Kitty Martin Mitchell wants to shed her old artwork to make room for the new.
To do that, she will burn the old work she no longer wants–or that hasn’t sold–at a “Burning Woman” event from 7 to 9 p.m. Tuesday, Aug. 9 at the Lifeguard Beach.
Prior to Tuesday’s burn, Mitchell has been offering her old art for sale online. The event can be accessed through the Magic Bean Coffee Bazaar Facebook page. Online bids up will be accepted until 7 p.m.
Concurrently, a reception will be held from 6 to 8 p.m. today (Sunday, Aug. 7) at the Magic Bean, 35 School Road where all the paintings can be viewed and winning bidders can pick up their work. Winners who are not present and will be contacted to make arrangements for pickup or delivery.
“Burning Woman” borrows from the annual “Burning Man” event every Labor Day weekend near Reno, Nevada.
And at Tuesday’s burn, Mitchell, as at the Burning Man event, will have a larger-than-life structure that will burn as well, she explained.
The armature will be festooned with paper that will burn.
“Kind of like a phoenix–the paper will burn and then the armature can be used again,” she said.
Mitchell, who is the art teacher at Ocracoke School, has been painting for decades, and she wants to clear out the old work while she continues to create new pieces.
While she has about 50 old pieces she’s ready to release, she’s not burning all of them.
“With these, I don’t think there’s any more they can teach me,” she said about the works being discarded.
Her paintings channel her subconscious, she said, and what comes out on canvas needs to be contemplated and mined—often for years–for what they may reveal.
“When I paint, I get into a zone,” she said. “I just react to the paint and then have to analyze (the piece) later.”
Cleaning out her old work in this manner is a lesson in detaching and letting go.
“I have a problem with detaching,” she said, since all of her paintings contain memories. “I may lose some of those (memories), but I gotta make room for the new.”

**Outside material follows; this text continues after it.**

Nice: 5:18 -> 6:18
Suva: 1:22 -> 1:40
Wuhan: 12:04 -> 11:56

Mitchell will donate half of her art sales proceeds to Elizabeth Hanrahan’s wildlife rehabilitation work.
Islander Hanrahan, a certified wildlife rehabilitator, aids all kinds of wildlife on the island—all on a volunteer basis, paying for much of the work herself or with donations.

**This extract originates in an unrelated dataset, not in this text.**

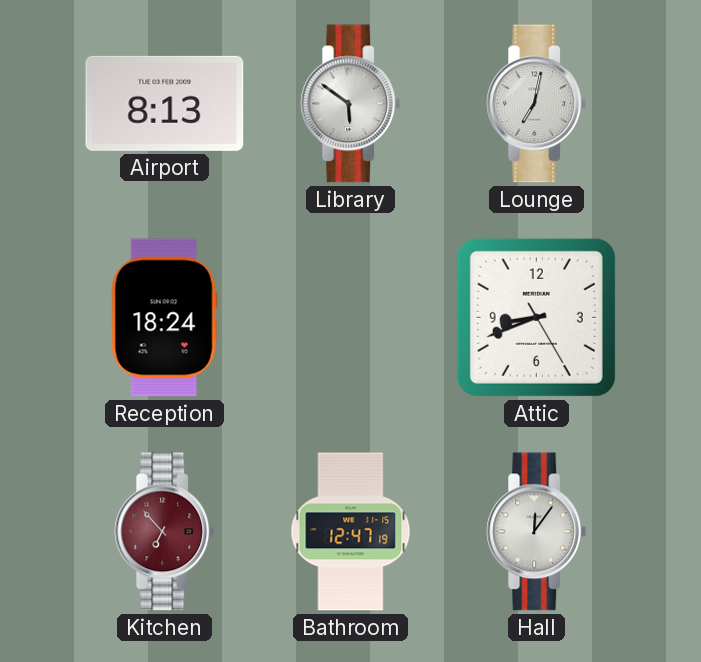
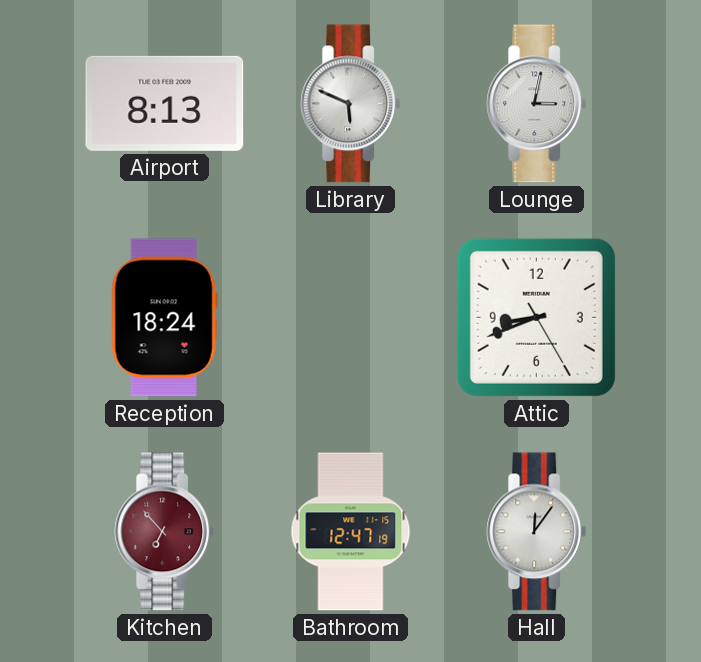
Library: 5:51 -> 5:49
Lounge: 7:02 -> 3:02
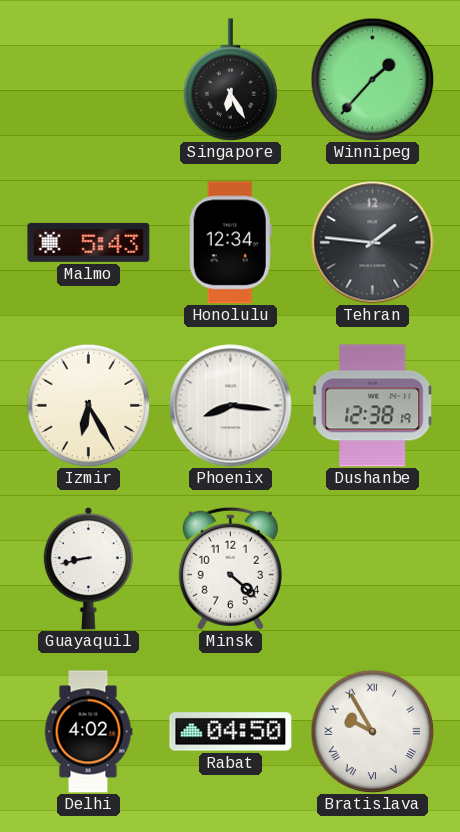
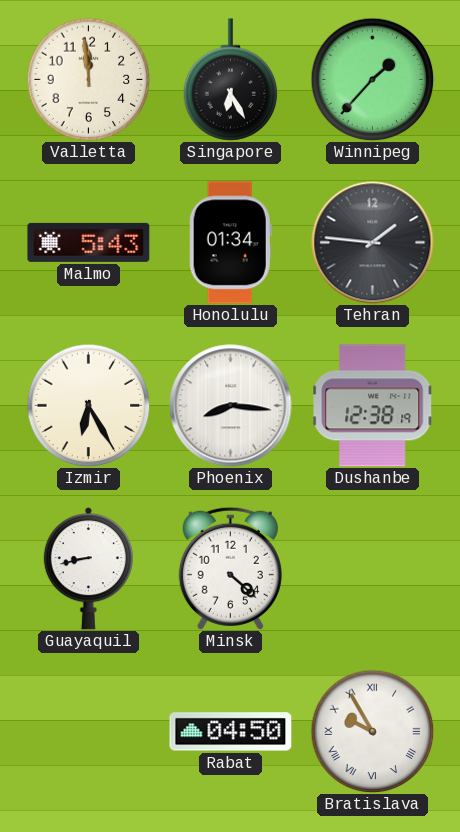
Valletta: none -> 11:59
Honolulu: 12:34 -> 01:34
Delhi: 4:02 -> none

Mitchell’s “Burning Woman” art and event can be accessed on the Facebook page here.
Later this month, Mitchell will show her new works from 5 to 8 p.m. Wednesday, Aug. 24, in Down Creek Gallery’s continuing “Expose Yourself to Art” series of artists’ receptions open to all.
The Ocracoke School art teacher, Mitchell believes that teaching has allowed her to stay in touch with the creative playfulness of children, which inspires her work as she plays with paint and images.
April Trueblood and Kim France will perform.